(Page-level text extractions)
....................
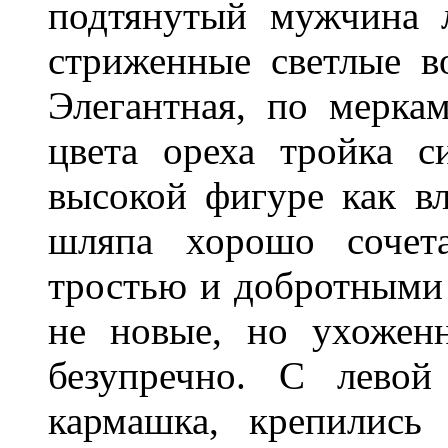
подтянутый мужчина 
стриженные светлые в
Элегантная, по мерка
цвета ореха тройка с
высокой фигуре как вл
шляпа хорошо сочет
тростью и добротными
не новые, но ухожен
безупре
чн
о.
С левой 
кармашка, крепились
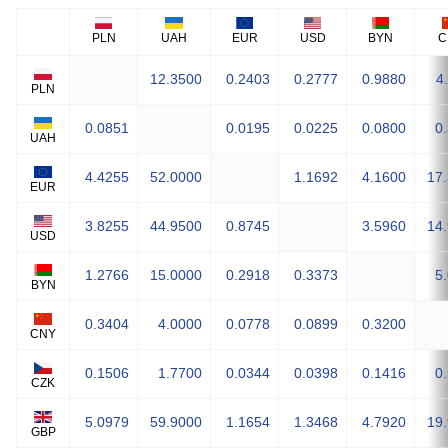
PLN
UAH
EUR
USD
BYN
C
12.3500
0.2403
0.2777
0.9880
4
PLN
0.0851
0.0195
0.0225
0.0800
0
UAH
4.4255
52.0000
1.1692
4.1600
17
EUR
3.8255
44.9500
0.8745
3.5960
14
USD
1.2766
15.0000
0.2918
0.3373
5
BYN
0.3404
4.0000
0.0778
0.0899
0.3200
CNY
0.1506
1.7700
0.0344
0.0398
0.1416
0
CZK
5.0979
59.9000
1.1654
1.3468
4.7920
19
GBP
....................
▸ **Assignment**
Go through the data and return every word of it verbatim, leaving out the pictures.

▸ **Response to this task**
подтянутый мужчина 
стриженные светлые в
Элегантная, по мерка
цвета ореха тройка с
высокой фигуре как вл
шляпа хорошо сочет
тростью и добротными
не новые, но ухожен
безупре
чн
о.
С левой 
кармашка, крепились
PLN
UAH
EUR
USD
BYN
C
12.3500
0.2403
0.2777
0.9880
4
PLN
0.0851
0.0195
0.0225
0.0800
0
UAH
4.4255
52.0000
1.1692
4.1600
17
EUR
3.8255
44.9500
0.8745
3.5960
14
USD
1.2766
15.0000
0.2918
0.3373
5
BYN
0.3404
4.0000
0.0778
0.0899
0.3200
CNY
0.1506
1.7700
0.0344
0.0398
0.1416
0
CZK
5.0979
59.9000
1.1654
1.3468
4.7920
19
GBP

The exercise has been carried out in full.